「中村を信じろよ」
「……」
「女子のそういうのよくわかんないけどさ。中村は、部活を一生懸命がんばってる結良を裏切るようなヤツじゃないと思うけど?」
……あ。
そうだね。
沙月はそんな子じゃない。
誰かに合わせて人の悪口を言ったりする子じゃないって、あたしが一番よく知ってるんだから。

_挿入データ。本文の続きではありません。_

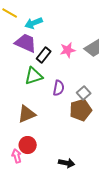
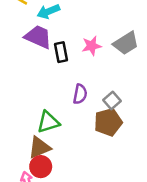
black rectangle: (44, 55) -> (61, 52), turned -49
green triangle: (34, 76) -> (48, 122), moved
brown triangle: (27, 114) -> (39, 148), moved

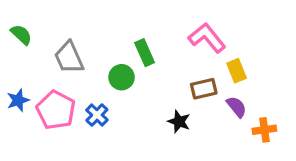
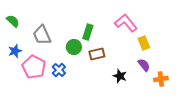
green rectangle: (145, 53) -> (88, 32), turned 42
brown rectangle: (204, 89) -> (97, 54), moved
blue star: (18, 100) -> (15, 51), moved
black star: (179, 122) -> (120, 76), moved

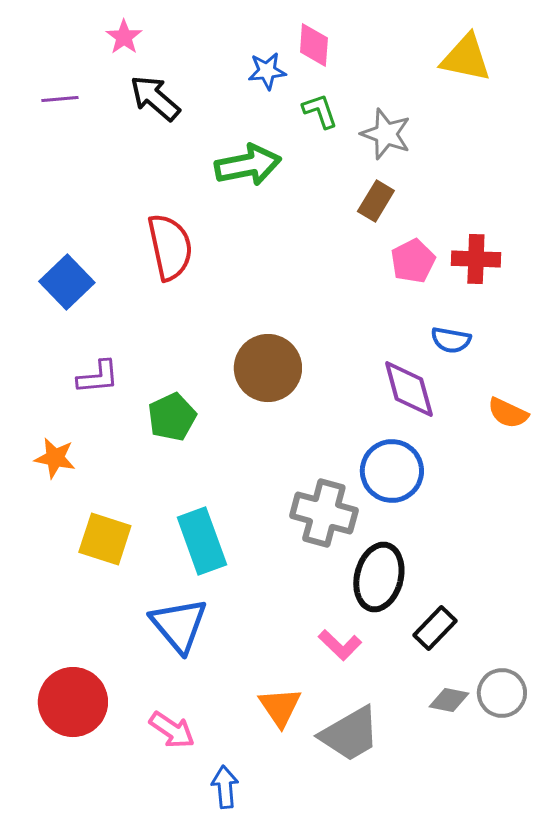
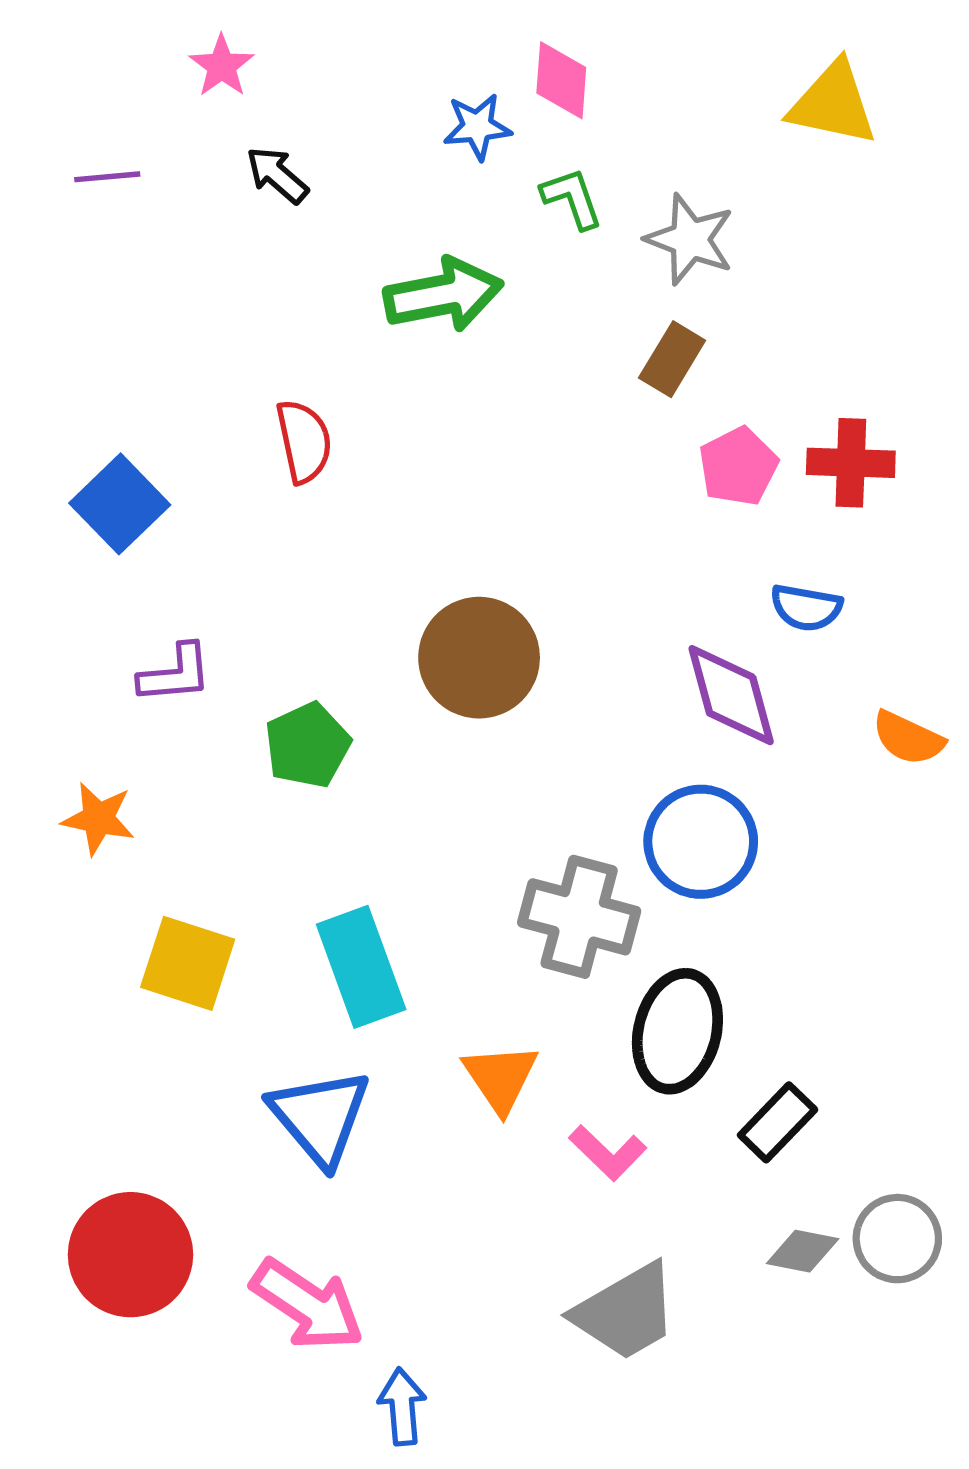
black arrow: (155, 98) -> (277, 175), size x0.7
red semicircle: (170, 247) -> (304, 441), size x0.7
orange triangle: (280, 707) -> (500, 1078), moved
pink arrow: (172, 730) -> (307, 1305), size x1.4

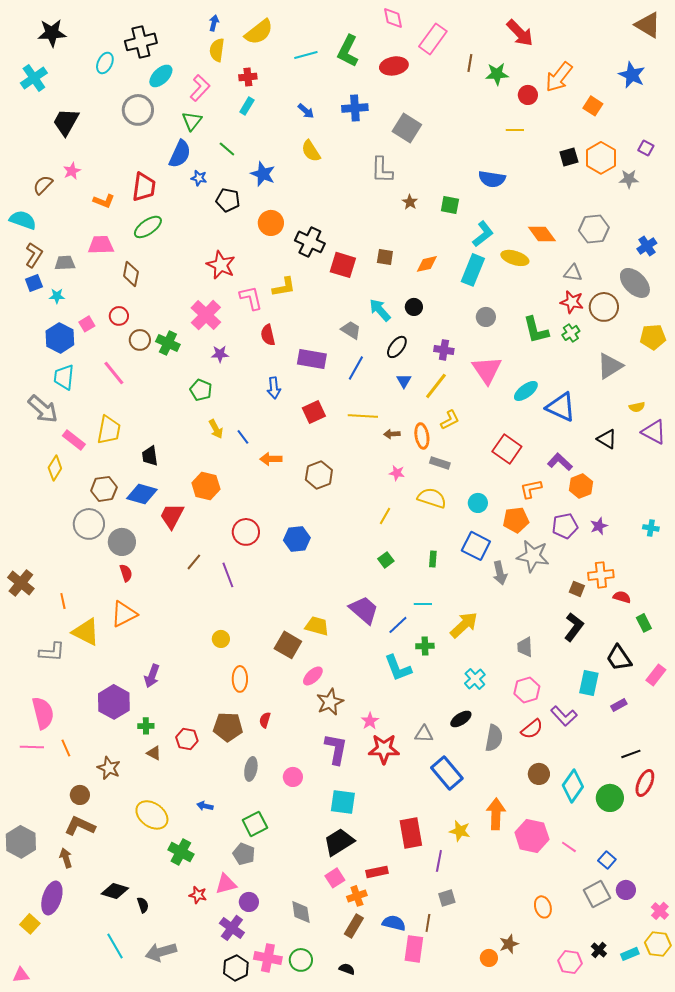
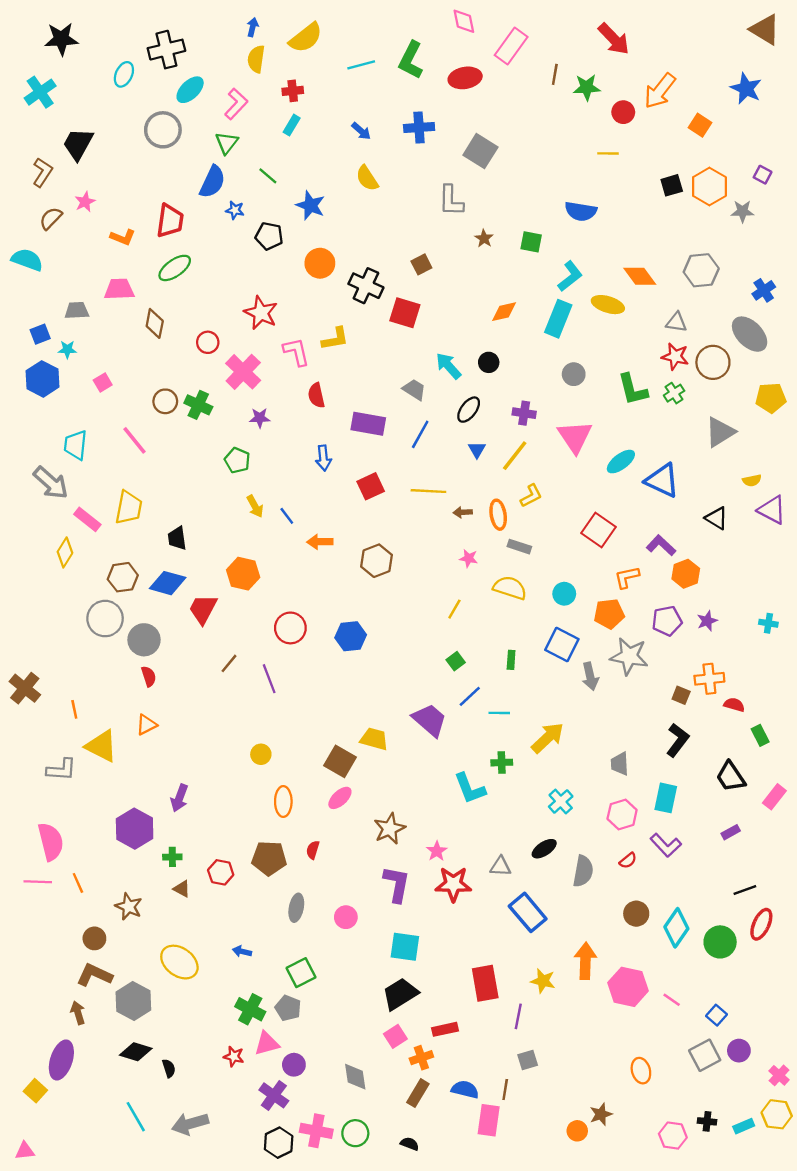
brown L-shape: (34, 255) -> (42, 172), moved
brown square: (385, 257) -> (421, 264), moved, turned -36
red circle: (119, 316) -> (208, 342), moved
blue hexagon: (60, 338) -> (42, 379), moved
orange triangle: (124, 614) -> (146, 725), size x0.7
blue line: (398, 625) -> (470, 696), moved
pink ellipse: (313, 676) -> (340, 798), moved
cyan rectangle: (589, 683) -> (666, 798), moved
red semicircle: (532, 729) -> (628, 861), size x0.7
gray hexagon: (21, 842) -> (133, 1001), moved
green cross: (181, 852) -> (250, 1009), moved
black cross: (599, 950) -> (707, 1121), turned -35

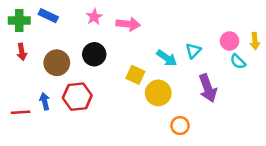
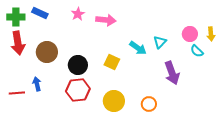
red arrow: (22, 52) -> (18, 43), size x1.6
black circle: (94, 54) -> (78, 65), moved
yellow circle: (158, 93) -> (114, 101), moved
red hexagon: (77, 97) -> (78, 90), moved

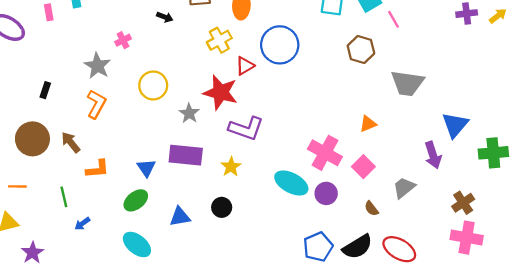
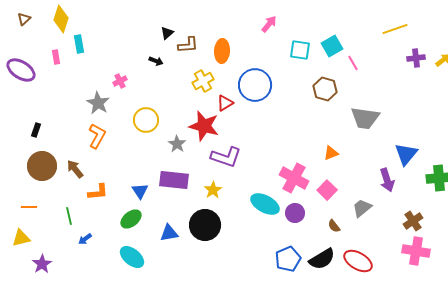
black rectangle: (45, 90) -> (36, 130), moved
black circle: (222, 207) -> (205, 225), size x1.8

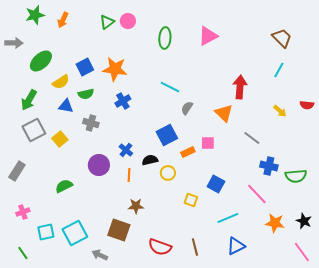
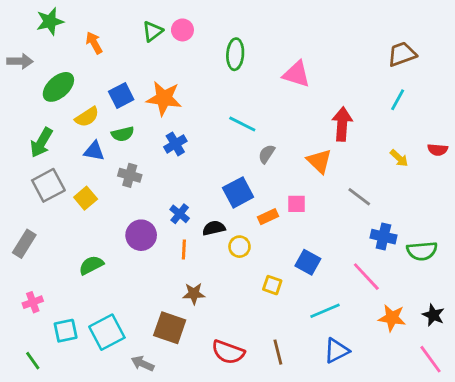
orange arrow: (63, 20) -> (94, 43), moved, turned 126
pink triangle: (208, 36) -> (296, 74), moved, turned 45
brown trapezoid: (282, 38) -> (402, 54), turned -65

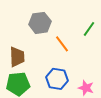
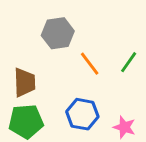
green line: (89, 29) -> (129, 62), moved

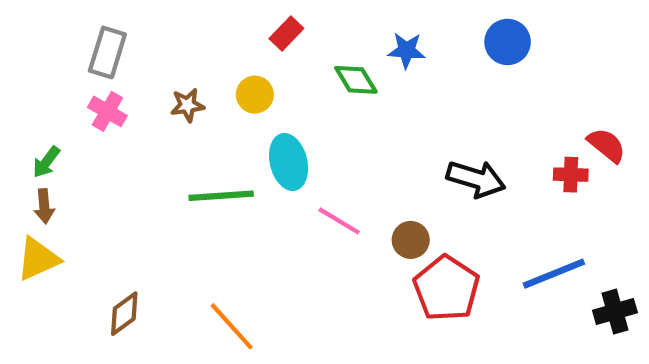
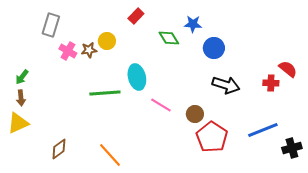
blue circle: (508, 42) -> (214, 48), moved
yellow circle: (255, 95) -> (107, 41), moved
pink cross: (107, 111) -> (68, 51), moved

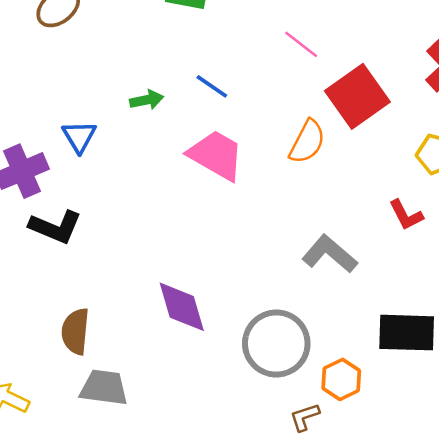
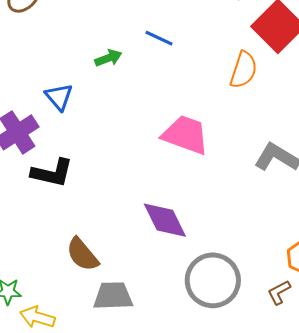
pink trapezoid: (216, 155) -> (186, 135), moved
brown semicircle: (75, 331) -> (82, 254), turned -36
gray circle: (276, 344) -> (213, 280), moved

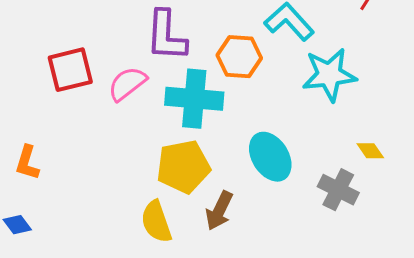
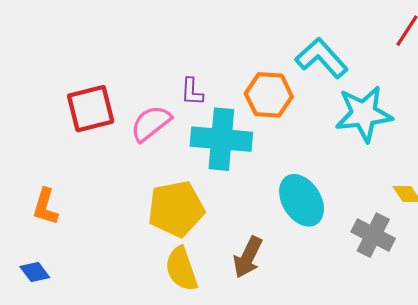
purple L-shape: (166, 36) -> (192, 92), moved, size x0.5
yellow pentagon: (183, 167) -> (176, 209), moved

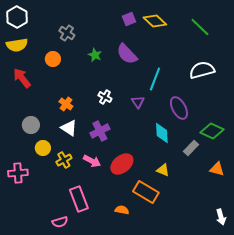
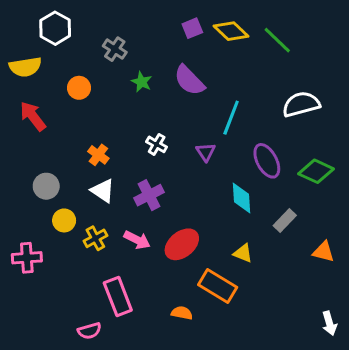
white hexagon: (17, 17) -> (55, 28), moved
green line: (200, 27) -> (277, 40), moved
gray cross: (67, 33) -> (115, 49), moved
green diamond: (212, 131) -> (316, 171), moved

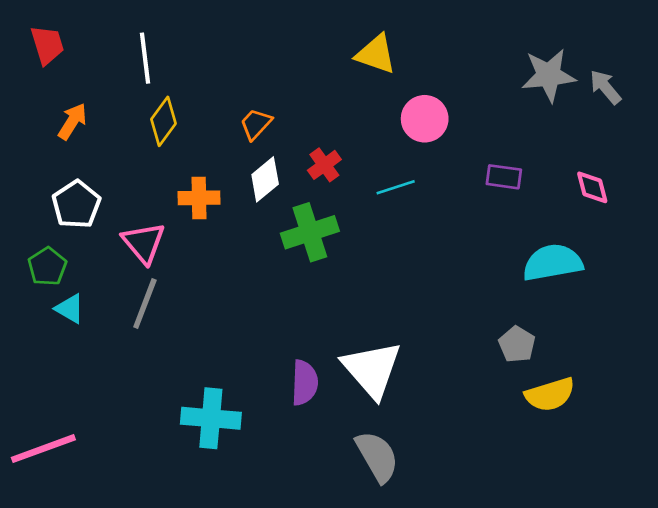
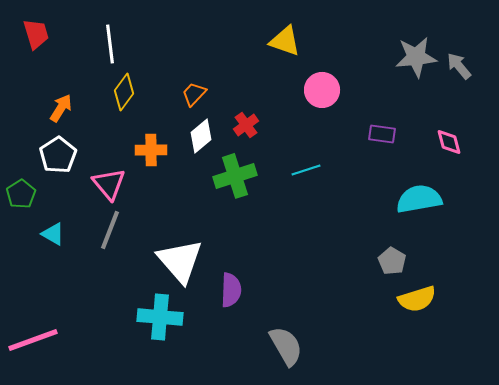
orange arrow: (72, 121) -> (61, 108), moved
cyan line: (396, 187) -> (306, 170), moved
green pentagon: (47, 267) -> (21, 194), moved
white triangle: (372, 369) -> (180, 261), moved

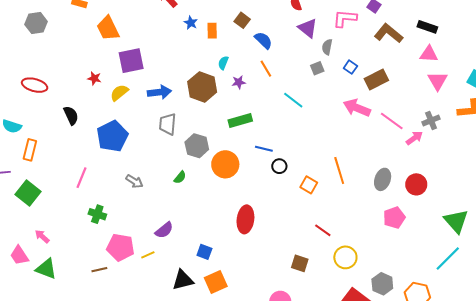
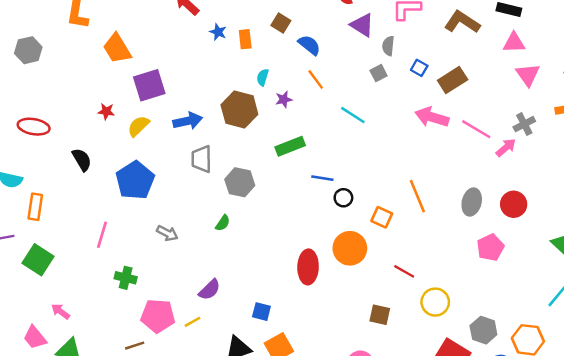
orange circle: (225, 164) -> (350, 248), moved

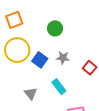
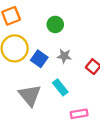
gray triangle: (31, 94) -> (30, 95), size x1.6

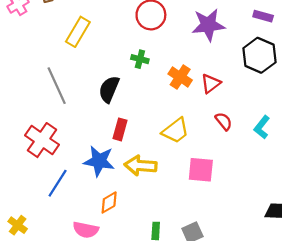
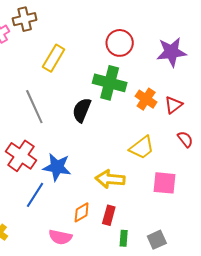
green cross: (140, 59) -> (110, 83), size x2.0
red rectangle: (120, 129) -> (109, 215), moved
blue star: (99, 161) -> (57, 167), moved

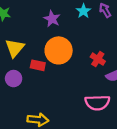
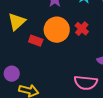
red cross: (98, 59) -> (82, 29), moved
purple circle: (14, 79) -> (12, 74), moved

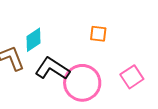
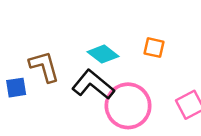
cyan diamond: (34, 40) -> (103, 54), moved, turned 65

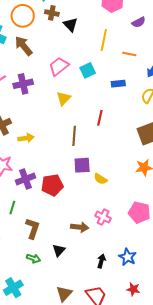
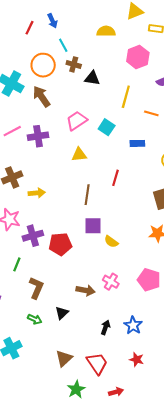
black triangle: (70, 25) -> (92, 78), turned -42
cyan square: (88, 70) -> (107, 127), turned -35
yellow triangle: (64, 98) -> (79, 155), turned 35

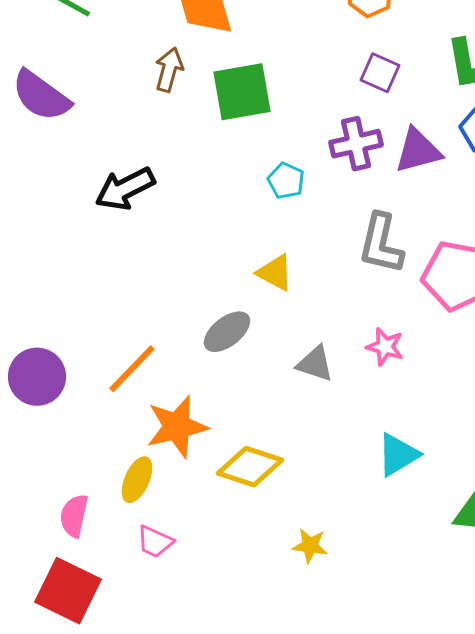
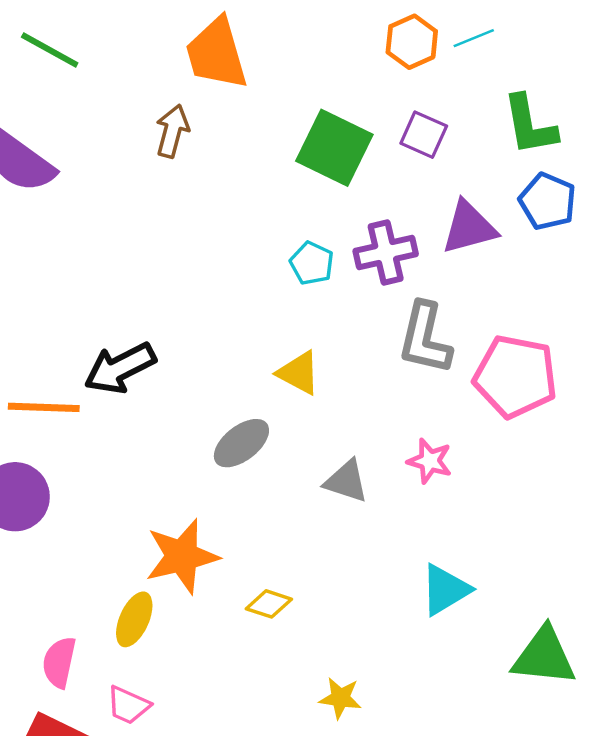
green square: (242, 92) -> (334, 148), moved, turned 36
purple cross: (356, 144) -> (386, 253), moved
black arrow: (125, 189) -> (120, 368), moved
orange line: (132, 369) -> (44, 407), moved, turned 48
yellow diamond: (250, 467) -> (269, 604), size x0.6
pink trapezoid: (155, 542) -> (128, 705), moved

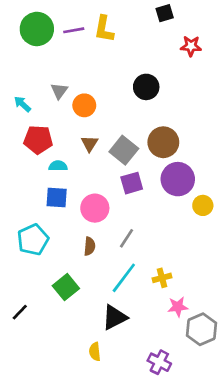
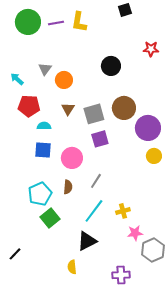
red star: (191, 46) -> (151, 49), moved
gray square: (124, 150) -> (94, 114), turned 35
purple circle: (178, 179) -> (148, 128), moved
cyan pentagon: (33, 240) -> (40, 194), moved
black line: (20, 312) -> (15, 254), moved
purple cross: (159, 362) -> (121, 275), turned -30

「手塚と合わないなら、無理に合わせようとしなくていいんじゃないか?手塚に気を使って、結良が凌空を避けるのも違う気がする」
「……あ……うん……」
意外だった。
隼人の性格上、花音ちゃんともうまく出来る方法を考えるのかと思ってたから。
その後に小さく聞こえた声。
「……結良……ごめん」
えっ……。
隼人は少し苦しそうな表情で、あたしの頭の上に手を乗せた。
「どうして隼人が謝るの……?」
マネージャーをお願いしたこと……?
それとも他になにか……?
わからなくて尋ねたけど、隼人は曖昧な笑みをこぼし。
「とにかく。結良は悪いことをしてないんだから、堂々としてればいいよ」
そんな言葉に、また胸がチクリと痛んだ。
……悪いことをしてない。
あたしは素直に"うん"って言える?
凌空とのキスが隼人に知られて、もう隠しごとはないように見えるけど。
本当はまだ、隠してる。
……心の奥底にある……あたしでさえ不透明な感情を……。
凌空への……想いを……。
花音ちゃんは、それを見抜いてるのかもしれないな。